Finnish investigators have found suspicious drag marks in the area where EstLink2 is located, an underwater electricity cable that connects Finland with Estonia and which reported failures on December 25so sabotage continues to be one of the main hypotheses being considered.
«The trail extends several dozen kilometers», explained one of those responsible for the investigations, Sami Paila. The authorities are trying to determine if the freighter ‘Eagle S.’, intercepted after the incident, dragged its anchor to damage the aforementioned cable, which connects Finland with Estonia.
It is not the first incident of this type that has been recorded in the area and concern is growing about the security risks that the so-called Russian ‘ghost fleet’ may pose, a series of freighters now used by Russia to avoid international sanctions on their main sources of income. The ‘Eagle S’, flying the Cook Islands flag, was supposedly transporting gasoline from Russia to Egypt.

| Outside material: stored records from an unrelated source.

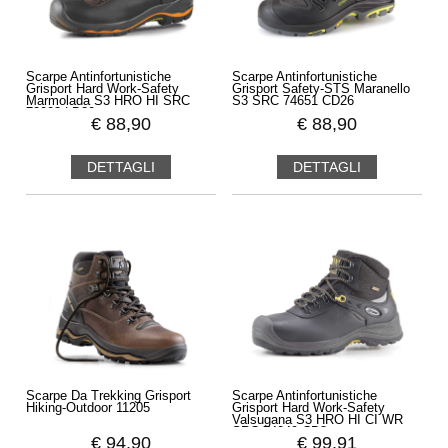
Scarpe Antinfortunistiche
Scarpe Antinfortunistiche
Grisport Hard Work-Safety
Grisport Safety-STS Maranello
Marmolada S3 HRO HI SRC
S3 SRC 74651 CD26
72003 LD30
€
88,90
€
88,90
DETTAGLI
DETTAGLI
Scarpe Da Trekking Grisport
Scarpe Antinfortunistiche
Hiking-Outdoor 11205
Grisport Hard Work-Safety
Valsugana S3 HRO HI CI WR
SRC 74049 CD8
€
94,90
€
99,91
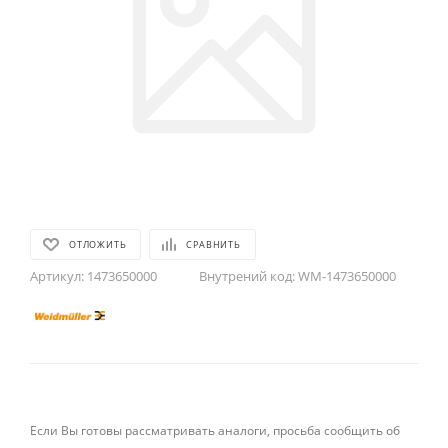
ОТЛОЖИТЬ
СРАВНИТЬ
Артикул:
1473650000
Внутрений код:
WM-1473650000
Если Вы готовы рассматривать аналоги, просьба сообщить об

The High Representative for Foreign Policy of the EU, Kaja Kallas, has promised that the Twenty-seven will adopt “stronger actions” to reduce “risks” that involve this type of boats. “The Russian ghost fleet threatens the environment and finances Russia’s war budget,” Kallas warned in an interview with the German newspaper ‘Die Welt’.
In this sense, the former Estonian prime minister has pointed out that the latest “sabotages” are not “isolated incidents”, but are part of “a weakened pattern” that aims to “provoke damage in the digital and energy infrastructure« of the entire continent.